Saved data entries:
+===+
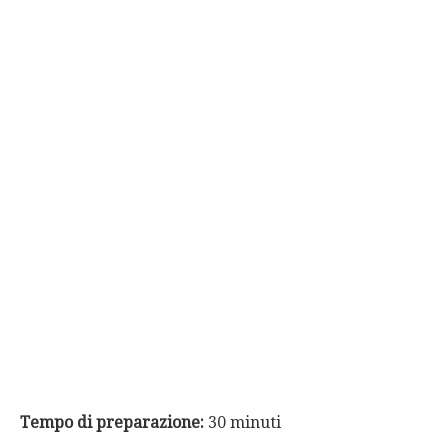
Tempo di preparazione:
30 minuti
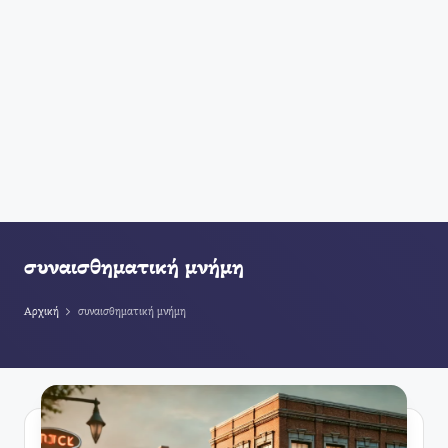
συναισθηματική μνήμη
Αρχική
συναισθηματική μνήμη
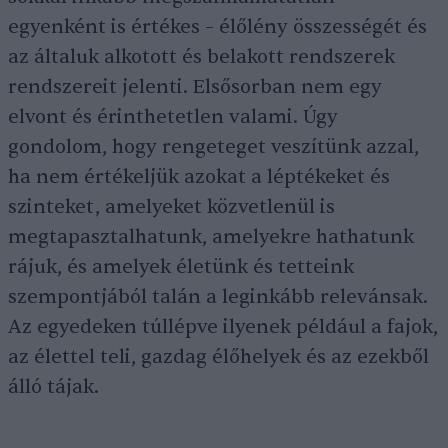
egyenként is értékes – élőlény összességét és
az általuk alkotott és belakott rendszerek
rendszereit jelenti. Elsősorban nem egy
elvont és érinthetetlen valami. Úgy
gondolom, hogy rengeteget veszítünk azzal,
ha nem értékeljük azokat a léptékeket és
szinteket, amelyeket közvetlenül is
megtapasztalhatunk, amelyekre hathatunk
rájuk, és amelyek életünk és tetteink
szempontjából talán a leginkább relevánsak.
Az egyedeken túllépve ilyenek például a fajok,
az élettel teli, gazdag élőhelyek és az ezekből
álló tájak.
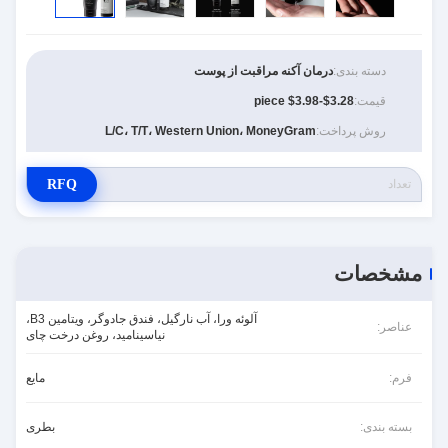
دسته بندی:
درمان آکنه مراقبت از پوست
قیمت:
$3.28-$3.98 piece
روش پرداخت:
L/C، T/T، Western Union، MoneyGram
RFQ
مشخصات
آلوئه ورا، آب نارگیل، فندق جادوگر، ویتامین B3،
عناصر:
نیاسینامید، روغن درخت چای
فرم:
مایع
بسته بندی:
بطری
+===+
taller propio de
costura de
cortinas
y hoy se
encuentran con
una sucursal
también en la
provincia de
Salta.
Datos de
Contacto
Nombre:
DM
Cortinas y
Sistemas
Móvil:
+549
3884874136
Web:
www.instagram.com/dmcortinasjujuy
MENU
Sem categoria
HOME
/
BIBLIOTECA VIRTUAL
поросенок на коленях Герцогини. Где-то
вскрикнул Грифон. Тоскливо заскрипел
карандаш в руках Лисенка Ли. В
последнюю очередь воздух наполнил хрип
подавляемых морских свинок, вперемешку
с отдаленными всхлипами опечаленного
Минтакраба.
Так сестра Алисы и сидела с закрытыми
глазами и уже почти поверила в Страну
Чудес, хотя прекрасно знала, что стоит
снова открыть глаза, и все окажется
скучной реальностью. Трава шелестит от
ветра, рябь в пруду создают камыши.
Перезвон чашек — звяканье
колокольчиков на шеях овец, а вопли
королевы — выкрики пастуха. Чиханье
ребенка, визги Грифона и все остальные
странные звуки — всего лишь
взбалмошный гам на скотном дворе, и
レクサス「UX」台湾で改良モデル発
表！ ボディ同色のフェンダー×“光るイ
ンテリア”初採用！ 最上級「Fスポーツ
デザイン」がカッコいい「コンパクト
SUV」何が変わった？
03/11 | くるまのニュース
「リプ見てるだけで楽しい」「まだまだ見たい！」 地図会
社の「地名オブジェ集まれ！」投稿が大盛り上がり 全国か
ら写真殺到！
+===+
=== Directions ===
The lines above, starting at the one with "Чудес, хотя прекрасно знала, что стоит" and ending at the one with "レクサス「UX」台湾で改良モデル発", are the only ones to return, exactly as written.

=== Output for this exercise ===
Чудес, хотя прекрасно знала, что стоит
снова открыть глаза, и все окажется
скучной реальностью. Трава шелестит от
ветра, рябь в пруду создают камыши.
Перезвон чашек — звяканье
колокольчиков на шеях овец, а вопли
королевы — выкрики пастуха. Чиханье
ребенка, визги Грифона и все остальные
странные звуки — всего лишь
взбалмошный гам на скотном дворе, и
レクサス「UX」台湾で改良モデル発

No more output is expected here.